“Welcome to the board, we’ll see you at the meeting next week!”
These are scary words for a new director. Questions (or fears) quickly arise. “What is expected of me? Will I be prepared? Are there meeting protocols? Am I ready to vote on important issues?”
It causes some directors to freeze. A common response of new directors is, “I won’t say anything during my first six months of meetings; I’ll just be an observer.”
All leaders are trustees of the corporation, whether they have served six days or six years. They have fiduciary duties. Their names have been submitted to the state’s division for corporations and to the IRS.
Upon installation they have fiduciary duties for the organization, building on the principles of care, loyalty and obedience.
To instill confidence, be honest about expectations of the job. The nominating committee or executive director should be frank about director responsibilities and the serious commitment they’ve made. Explain all aspects of the job, from board meetings to committee involvement and fund raising. Leave nothing to surprise.
The orientation builds confidence. Provide the documents necessary for good governance. It is frustrating for a new director to sit at the board table wondering what’s in the bylaws, policies and strategic plan. Organize the documents in a board portal, notebook or memory stick.
Board Culture and Processes
Every board has a unique culture and processes in place. To a new director the terminology can be bewildering. There will be agendas, financial statements, reports and rules of order. Don’t let the culture feel awkward.
Consent Agenda – The non-controversial reports distributed with the agenda for directors to read before the meeting is referred to as the consent agenda. There is a fiduciary duty to prepare for meetings by reading and possibly questioning the reports.
Agenda – An agenda provides format for the meeting. From start to finish it includes what should be accomplished. It may indicate time parameters for each item and identify who or what committee is responsible for reporting. New directors should learn how and when to introduce new items for the agenda.

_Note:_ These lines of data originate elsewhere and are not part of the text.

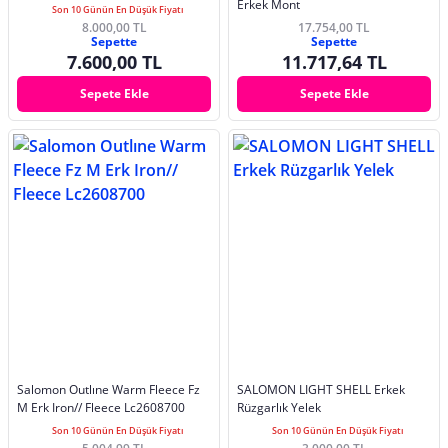
Erkek Mont
Son 10 Günün En Düşük Fiyatı
8.000,00 TL
17.754,00 TL
Sepette
Sepette
7.600,00 TL
11.717,64 TL
Sepete Ekle
Sepete Ekle
Salomon Outlıne Warm Fleece Fz
SALOMON LIGHT SHELL Erkek
M Erk Iron// Fleece Lc2608700
Rüzgarlık Yelek
Son 10 Günün En Düşük Fiyatı
Son 10 Günün En Düşük Fiyatı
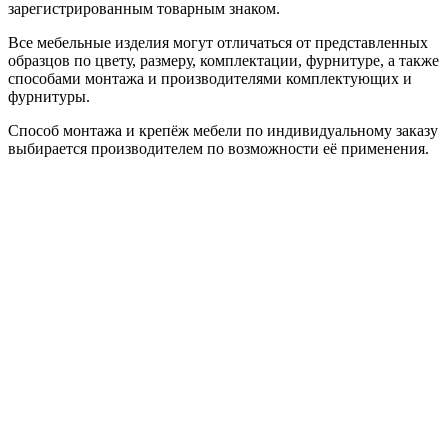
зарегистрированным товарным знаком.
Все мебельные изделия могут отличаться от представленных
образцов по цвету, размеру, комплектации, фурнитуре, а также
способами монтажа и производителями комплектующих и
фурнитуры.
Способ монтажа и крепёж мебели по индивидуальному заказу
выбирается производителем по возможности её применения.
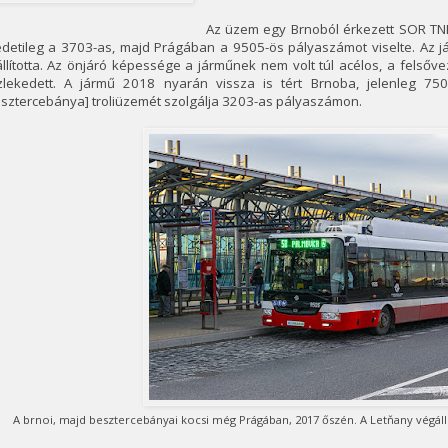
Az üzem egy Brnoból érkezett SOR TNB
detileg a 3703-as, majd Prágában a 9505-ös pályaszámot viselte. Az já
llította. Az önjáró képessége a járműnek nem volt túl acélos, a felsőv
zlekedett. A jármű 2018 nyarán vissza is tért Brnoba, jelenleg 75
sztercebánya] troliüzemét szolgálja 3203-as pályaszámon.
A brnoi, majd besztercebányai kocsi még Prágában, 2017 őszén. A Letňany végá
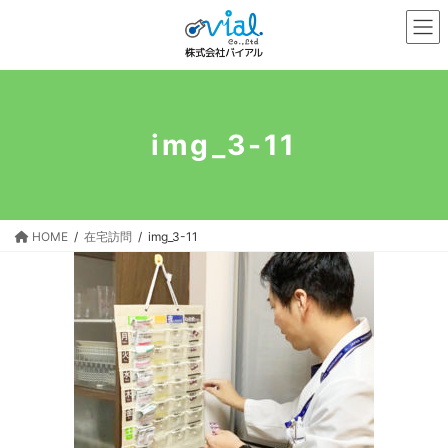
コ
ナ
ン
ビ
テ
ゲ
ン
ー
ツ
シ
へ
ョ
img_3-11
ス
ン
キ
に
ッ
移
プ
動
HOME
在宅訪問
img_3-11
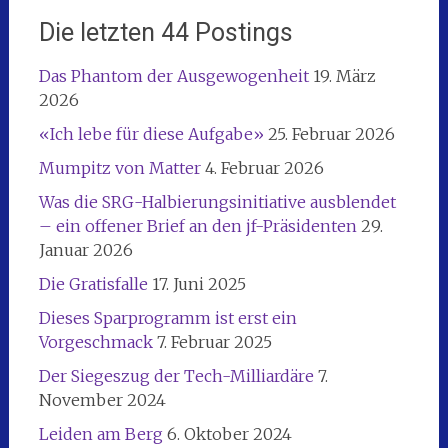
Die letzten 44 Postings
Das Phantom der Ausgewogenheit
19. März
2026
«Ich lebe für diese Aufgabe»
25. Februar 2026
Mumpitz von Matter
4. Februar 2026
Was die SRG-Halbierungsinitiative ausblendet
– ein offener Brief an den jf-Präsidenten
29.
Januar 2026
Die Gratisfalle
17. Juni 2025
Dieses Sparprogramm ist erst ein
Vorgeschmack
7. Februar 2025
Der Siegeszug der Tech-Milliardäre
7.
November 2024
Leiden am Berg
6. Oktober 2024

The agenda should be aligned with the strategic plan.
Rules of Order – To maintain order, process and decorum at the meeting, a form of rules will be adopted. New directors should be told of the rules and have knowledge about how they work.
Officer Roles – Everybody at the board table has an equal vote. The officer positions (chair, vice chair or chair elect, past chair, secretary and treasurer) each have added duties. Learn the best ways to understand and interface with each person at the board meeting. Other seats may be filled by ex-officio and emeritus members of the board.

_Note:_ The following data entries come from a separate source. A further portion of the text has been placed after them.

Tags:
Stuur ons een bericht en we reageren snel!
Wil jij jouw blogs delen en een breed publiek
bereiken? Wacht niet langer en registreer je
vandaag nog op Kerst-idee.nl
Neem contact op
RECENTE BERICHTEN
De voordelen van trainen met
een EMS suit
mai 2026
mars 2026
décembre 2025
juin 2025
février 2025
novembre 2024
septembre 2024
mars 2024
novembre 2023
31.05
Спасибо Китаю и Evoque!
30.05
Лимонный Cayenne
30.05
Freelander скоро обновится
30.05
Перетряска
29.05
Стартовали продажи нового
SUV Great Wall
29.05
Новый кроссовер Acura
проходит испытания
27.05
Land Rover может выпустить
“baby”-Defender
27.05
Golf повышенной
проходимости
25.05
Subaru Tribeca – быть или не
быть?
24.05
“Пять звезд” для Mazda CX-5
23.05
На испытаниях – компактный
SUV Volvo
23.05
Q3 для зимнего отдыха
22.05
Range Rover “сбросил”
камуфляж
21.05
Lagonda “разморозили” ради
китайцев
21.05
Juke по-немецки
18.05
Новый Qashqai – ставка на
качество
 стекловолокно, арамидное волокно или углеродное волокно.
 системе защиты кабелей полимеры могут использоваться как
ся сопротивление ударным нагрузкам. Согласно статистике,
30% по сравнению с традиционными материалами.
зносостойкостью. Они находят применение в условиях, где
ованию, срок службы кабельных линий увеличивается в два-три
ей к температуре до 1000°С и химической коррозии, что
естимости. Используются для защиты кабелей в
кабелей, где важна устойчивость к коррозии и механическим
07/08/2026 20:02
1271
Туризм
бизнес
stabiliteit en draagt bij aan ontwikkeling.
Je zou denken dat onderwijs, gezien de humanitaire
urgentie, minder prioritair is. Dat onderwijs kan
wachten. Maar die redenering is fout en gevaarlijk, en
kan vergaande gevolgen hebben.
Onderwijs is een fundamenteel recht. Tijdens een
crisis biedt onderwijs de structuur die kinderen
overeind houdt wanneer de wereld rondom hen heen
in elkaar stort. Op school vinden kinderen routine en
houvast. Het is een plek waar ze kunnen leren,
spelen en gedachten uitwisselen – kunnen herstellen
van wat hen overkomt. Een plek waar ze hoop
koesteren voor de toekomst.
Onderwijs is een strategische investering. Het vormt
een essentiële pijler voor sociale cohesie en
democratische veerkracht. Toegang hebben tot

Gavel to Gavel – The authority of board of directors exists from gavel to gavel – convening to adjourning. Individual directors have no power in between board meetings but only as a governing body.

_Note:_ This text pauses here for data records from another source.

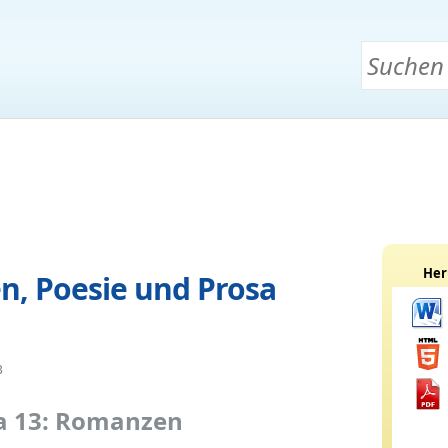
Her
n, Poesie und Prosa
B
 13: Romanzen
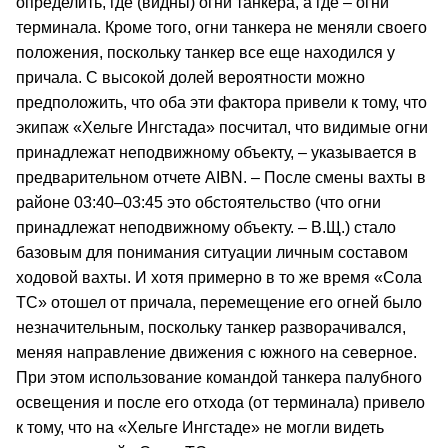
определить, где (видны) огни танкера, а где – огни
терминала. Кроме того, огни танкера не меняли своего
положения, поскольку танкер все еще находился у
причала. С высокой долей вероятности можно
предположить, что оба эти фактора привели к тому, что
экипаж «Хельге Ингстада» посчитал, что видимые огни
принадлежат неподвижному объекту, – указывается в
предварительном отчете AIBN. – После смены вахты в
районе 03:40–03:45 это обстоятельство (что огни
принадлежат неподвижному объекту. – В.Щ.) стало
базовым для понимания ситуации личным составом
ходовой вахты. И хотя примерно в то же время «Сола
ТС» отошел от причала, перемещение его огней было
незначительным, поскольку танкер разворачивался,
меняя направление движения с южного на северное.
При этом использование командой танкера палубного
освещения и после его отхода (от терминала) привело
к тому, что на «Хельге Ингстаде» не могли видеть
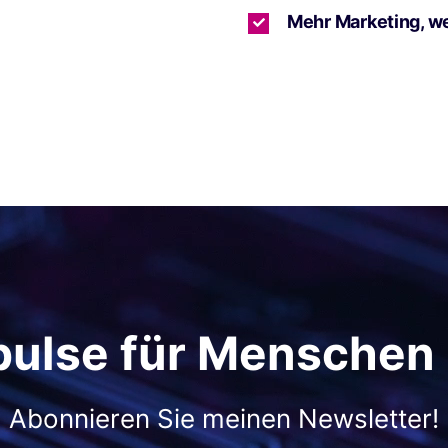
Mehr Marketing, w
pulse für Menschen
Abonnieren Sie meinen Newsletter!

Committee Reports – While the board is discouraged from “doing committee work at the board table,” there are likely to be reports. Respect the work of committees and promote reports that are brief, with bulleted items and info-graphics to communicate important points.
Professional Staff – Beyond the board of directors, most likely the organization’s executive director will be at the table to offer information and advice. Senior staff might be invited, as well as other board counselors in the form of accountants and attorneys.
Performance Measures – Though the organization is most likely a nonprofit entity, there is significant value in setting and monitoring performance. As proposals are offered it is ok to ask, “How will we recognize success of the program or monitor its progress?” Performance measures are a tool to stop doing something that is not meeting objectives and is siphoning resources from other performing projects.
Come to meetings prepared and ready to make informed decisions. Read the agenda and reports and conduct some inquiry. For example, do you understand the issue? Is there other information available to improve comprehension? Communicate with staff and other sources to acquire answers.
Stay engaged between meetings. When the meeting adjourns the duties of the directors don’t end. Be a sounding board by listening to members. While the engagement continues, real authority only exists at duly called meetings. As problems arise, be innovative about finding solutions collaboratively.
Directors should be visionary. Directors don’t just consider what might occur in the next couple of months. They should be able to think beyond their term of office to best position the organization and to serve members. Focus efforts on advancing the strategic plan.
Instilling confidence is the foundation for new directors to participate governance processes. Maintaining that confidence is the key to performance excellence.